Hermione seemed to have been caught up with a specific bit. “Centuries?” The girl asked, looking rather anxious. Harry’s heart clenched at the thought of someone like Voldemort living for centuries, killing who knows how many families and causing such wanton destruction.
“It’s one of the reasons why everyone is so afraid of her. There hasn’t been a Dark wizard who has lived nearly as long as she has.” Fred explained, batting away his twin’s spoon with his fork. “Most of the time they get themselves killed or caught sooner or later, but Dimitrescu has been around for ages. Even Grindelwald lasted only a few decades before Dumbledore stopped him and most wizards consider Grindelwald to be one of the strongest Dark wizards to ever live. I honestly doubt there’s anyone alive who can even say for sure how long Dimitrescu has been around for aside from, you know, ages.”
“And no one has thought to stop her?” Hermione asked them, looking absolutely horrified. Harry couldn't help but internally agree with her.
“No one can stop Dimitrescu.” Fred said, his tone almost casual save for the tight, grim line of his mouth that easily revealed his hesitance. “She’s been around for so long, knows so many spells and charms, that there isn’t anyone alive who can possibly challenge her.
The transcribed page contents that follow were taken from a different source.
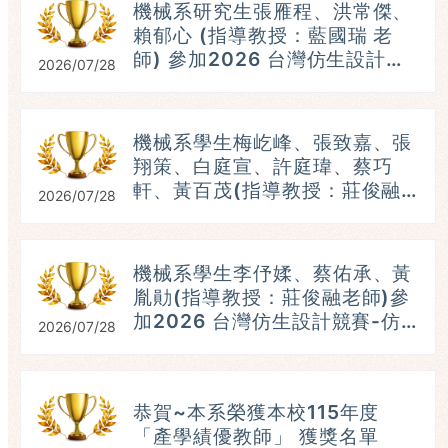
機械系研究生張雁程、洪常傑、
賴郁心 (指導教授：藍國瑞 老
師) 參加2026 台灣仿生設計競
2026/07/28
賽-仿生機器人組，參賽題目：
破繭蛾出 ，榮獲：第五名。
(115.07.25)
機械系學生梅屹峰、張致嘉、張
翔策、白庭宣、許庭瑋、蔡巧
軒、黃百茂(指導教授：莊俊融
2026/07/28
老師)參加2026 台灣仿生設計
競賽-仿生機器人組，榮獲：第
五名。 (115.07.25）
機械系學生李伃媃、蔡佑承、黃
參
胤勛(指導教授：莊俊融老師)參
加2026 台灣仿生設計競賽-仿
2026/07/28
生機器人組，榮獲：第三名。
(115.07.25）
恭賀~本系榮獲本校115年度
「產學績優教師」 獲獎名單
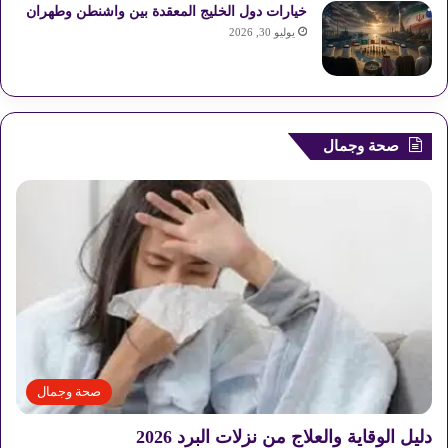
خيارات دول الخليج المعقدة بين واشنطن وطهران
يوليو 30, 2026
صحة وجمال
صحة وجمال
دليل الوقاية والعلاج من نزلات البرد 2026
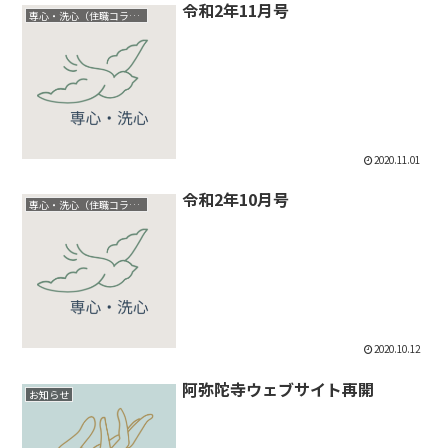
令和2年11月号
専心・洗心（住職コラム）
2020.11.01
令和2年10月号
専心・洗心（住職コラム）
2020.10.12
阿弥陀寺ウェブサイト再開
お知らせ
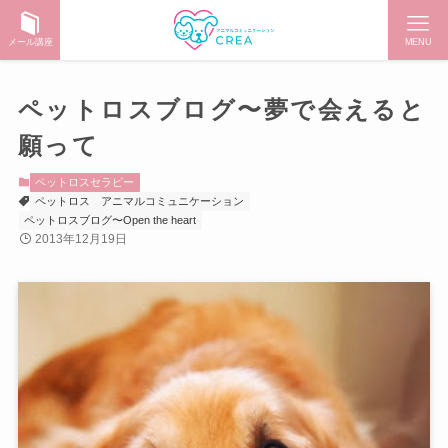
メール講座
MENU
ペットロスブログ〜夢で会えると
願って
ペットロスセラピー
ペットロス
アニマルコミュニケーション
ペットロスブログ〜Open the heart
2013年12月19日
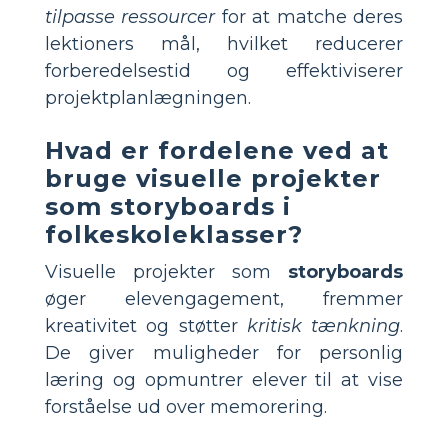
tilpasse ressourcer
for at matche deres
lektioners mål, hvilket reducerer
forberedelsestid og effektiviserer
projektplanlægningen.
Hvad er fordelene ved at
bruge visuelle projekter
som storyboards i
folkeskoleklasser?
Visuelle projekter som
storyboards
øger elevengagement, fremmer
kreativitet og støtter
kritisk tænkning
.
De giver muligheder for personlig
læring og opmuntrer elever til at vise
forståelse ud over memorering.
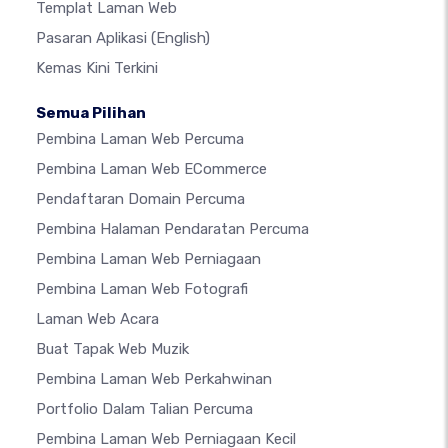
Templat Laman Web
Pasaran Aplikasi
(English)
Kemas Kini Terkini
Semua Pilihan
Pembina Laman Web Percuma
Pembina Laman Web ECommerce
Pendaftaran Domain Percuma
Pembina Halaman Pendaratan Percuma
Pembina Laman Web Perniagaan
Pembina Laman Web Fotografi
Laman Web Acara
Buat Tapak Web Muzik
Pembina Laman Web Perkahwinan
Portfolio Dalam Talian Percuma
Pembina Laman Web Perniagaan Kecil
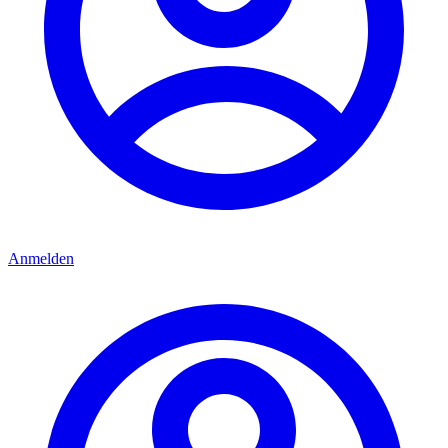
Anmelden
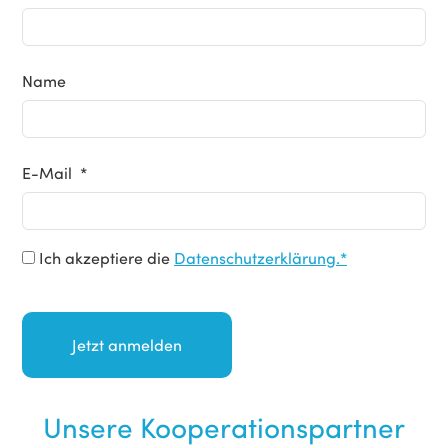
Name
E-Mail *
Ich akzeptiere die
Datenschutzerklärung.*
Unsere Kooperationspartner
Maybe Dumbledore... She sticks to her own lot, Dimitrescu does. Keeps to herself most of the time. So most decide it’s just best to leave well enough alone, you know? No one wants to piss her off, else she’ll send out one of her daughters to deal with it.”
“What d’you mean?” Harry asked curiously.
“She’s like the bogeyman.” Ron spoke up. “You just don’t want her attention on you because nothing good can come from it. Parents will tell their children not to wander off or Dimitrescu will come and eat them, stuff like that.”
“Mum near had a stroke when Charlie announced he was going to be living at the dragon sanctuary in Romania,” Fred supplied cheerfully. “Mum was convinced Dimitrescu would find him and turn him into wine since that’s her territory and all.”
“... Please tell me that is some wizarding idiom I am simply unfamiliar with, Fred.” Hermione nearly begged, fingers running through her frizzy hair from stress.
The twins shared a glance between each other.
“All we’re sayin’ is that you don’t want to mess with anything related to House Dimitrescu. It’s all Dark Arts, Hermione, Dark as can be.” George told them. “They say if you even make the Countess even a tad angry she’ll send one of her daughters after you, and no one survives them. They’re absolutely mental. Dark witches as Dark as their mother. One of them was banned from dueling competitions a while ago, wasn’t she? Turned her opponent into a bloody smear and just laughed about it.”
Harry found it a tad unfair that neither had answered the question about the wine.
“Boys,” Hermione snapped at them. “The wine?”
Fred shrugged. “Dunno for sure. Most things are just stories and who knows how true they are, but most stories go that Dimitrescu has a penchant for taking the blood of virgins and turning it, or them, into wine. Most reckon she’s some sort of vampire.”
“Charlie would probably let it happen if it meant he got to see some of the dragons she has in her territory.” George smiled fondly. “According to him, Dimitrescu has several rare breeds you can’t find anywhere else.”
Lee snorted at that. “Your brother is mental about dragons.”
“And she’s just, what-” Hermione spluttered, her bushy-hair frazzled. “She’s just allowed into Hogwarts, a school, just like that?”
“Seems like it.” Fred shrugged his shoulders. “We’re as lost as you are, to be honest. She’s not the worst sort, not raving mad like You-Know-Who.”
“But not the best sort either.” Said George.
“How could Dumbledore allow such a thing to happen?” Hermione whispered, staring up at the high table. Mad-Eye had stood up from his chair to clunk his way over to Dumbledore’s side, bending low to mutter something in the man’s ear.
“I dunno. I suppose he doesn’t have much of a choice if the ICoW is the one sending her.” Ron said as he poked at his half-finished custard with his spoon, still looking rather queasy. “Blimey, they must be mad sending someone like that to Hogwarts.”
“Absolutely mad.” Harry had to agree.